▶ [Problem description]: Copy word for word, please, the lines of the entries below running from the one containing "You are a GUI agent. The screenshot is 1024×851." to the one containing "Contact (866, 33)", both ends included.

[[ Records provided, beginning ]]

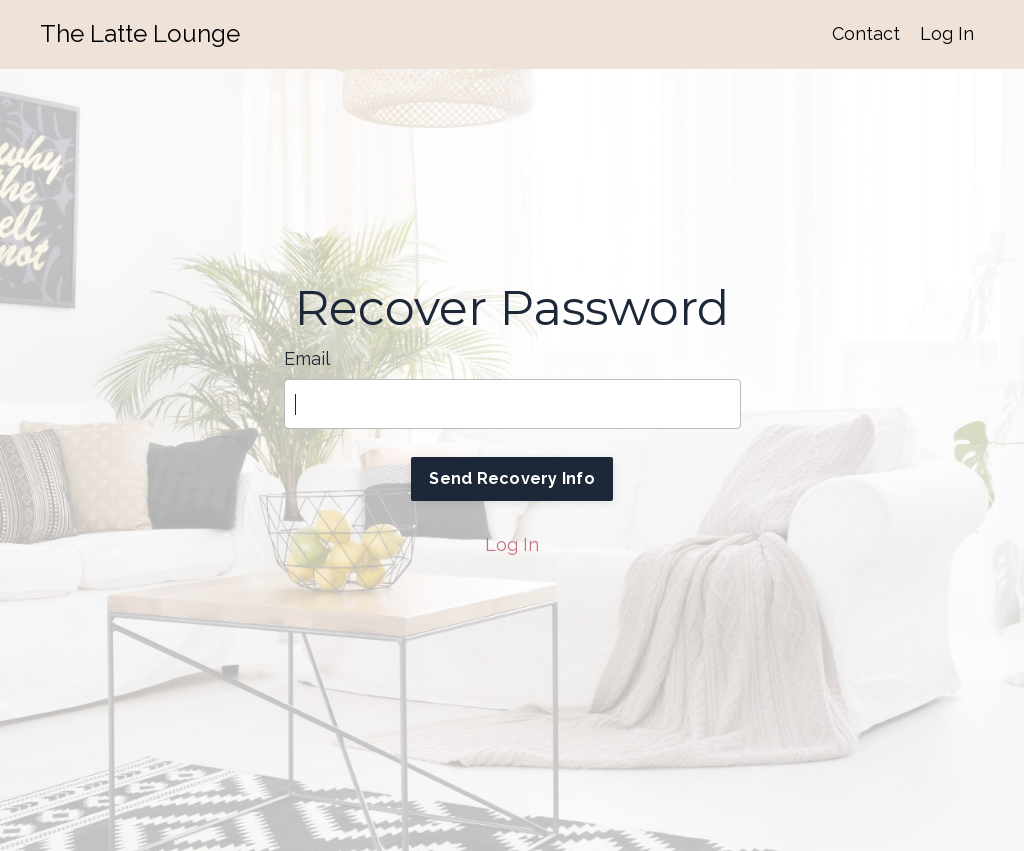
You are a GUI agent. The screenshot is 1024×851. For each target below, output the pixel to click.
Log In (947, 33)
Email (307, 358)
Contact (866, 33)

[[ Records provided, end ]]
[[ Records provided, beginning ]]

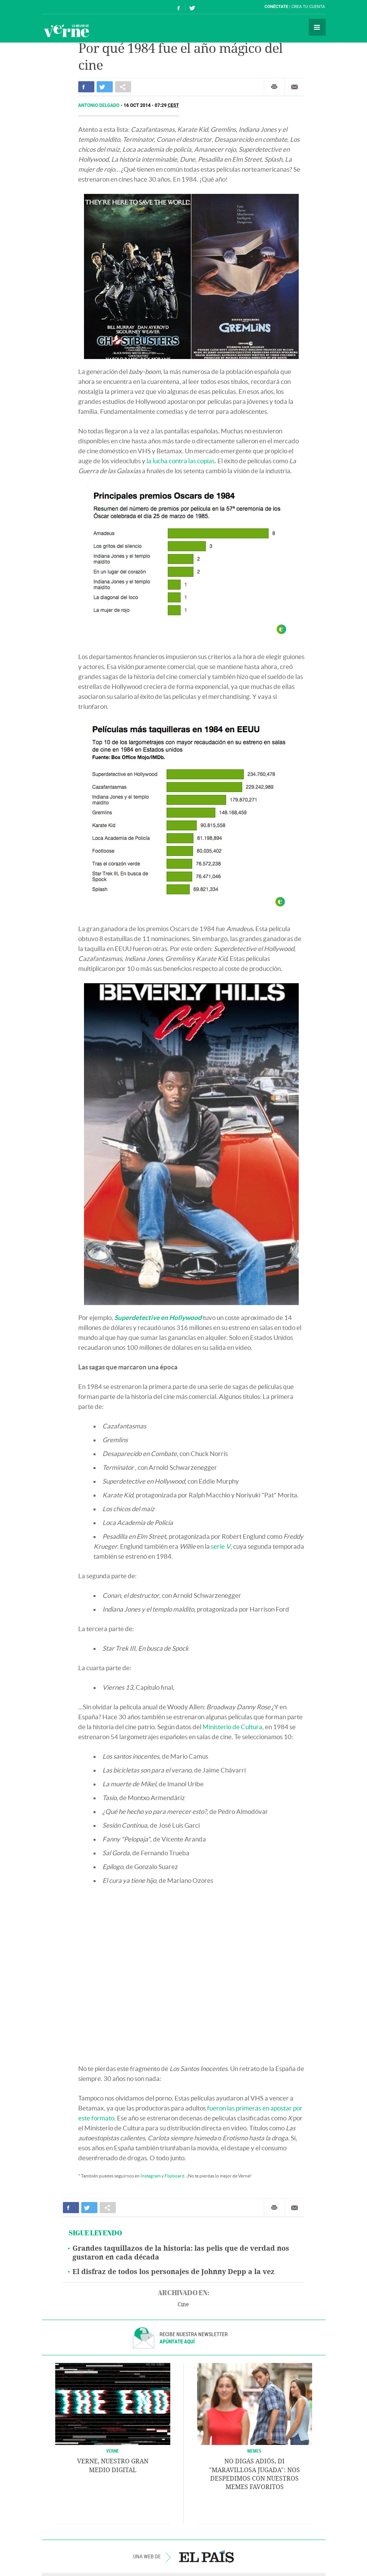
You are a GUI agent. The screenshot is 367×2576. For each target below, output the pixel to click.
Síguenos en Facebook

[[ Records provided, end ]]

▶ [Problem solution]:
You are a GUI agent. The screenshot is 1024×851. For each target below, output the pixel to click.
Log In (947, 33)
Email (307, 358)
Contact (866, 33)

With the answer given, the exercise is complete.